Edward Smith, MD, a neurologist, discusses why starting a new therapy can be anxiety-provoking in rare disease and how concerns about effectiveness, side effects, and future options shape patient decision-making.
Transcript
The biggest anxieties, understandably, are typically around, “What if it doesn’t help?” Or, “What if it doesn’t help like we’re hoping it would help?” Or, “What if it doesn’t help the way that we’re seeing it help certain people on social media?” And then, “What if it hurts? What if I have a bad outcome, a bad side effect?”

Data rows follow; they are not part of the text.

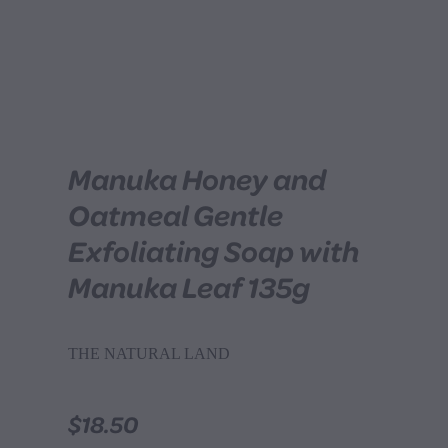
Manuka Honey and
Oatmeal Gentle
Exfoliating Soap with
Manuka Leaf 135g
THE NATURAL LAND
$18.50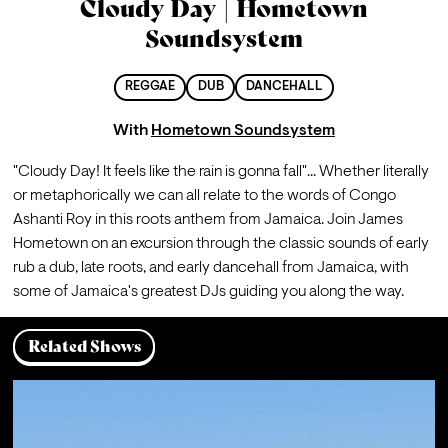
Cloudy Day | Hometown
Soundsystem
REGGAE
DUB
DANCEHALL
With
Hometown Soundsystem
"Cloudy Day! It feels like the rain is gonna fall"... Whether literally 
or metaphorically we can all relate to the words of Congo 
Ashanti Roy in this roots anthem from Jamaica. Join James 
Hometown on an excursion through the classic sounds of early 
rub a dub, late roots, and early dancehall from Jamaica, with 
some of Jamaica's greatest DJs guiding you along the way.
Related Shows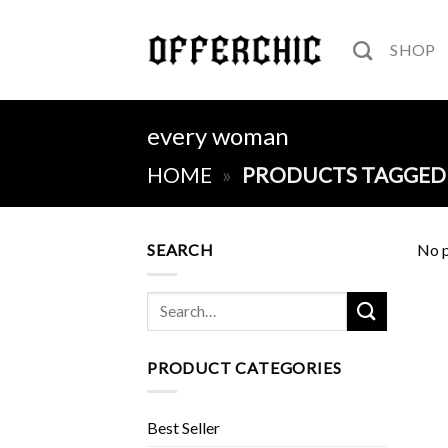
Skip
to
SHOP
content
every woman
HOME
»
PRODUCTS TAGGED
SEARCH
No p
Search
for:
PRODUCT CATEGORIES
Best Seller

And depending on the recommended treatment, we can be talking about something relatively mild: An upset stomach, or maybe some transient GI issues. Or we could be talking about kidney failure and hospital admission, and even all the way to potentially dying from a particular, treatment recommendation.
The level of anxiety that comes with starting a new therapy … I think a lot of that is driven by the fear of not having an adequate response and rare disease.
There’s also the anxiety that, “If I start treatment A, am I going to be unable to do treatment B that might save me in a clinical trial right now but not be available yet?”
“My decision to start this one treatment: Will it make me ineligible potentially for better treatments down the road?”
And that’s a real thing in the rare disease space. Whether it’s, you know, access to another commercially available drug or one that in trials looks promising and may be available soon.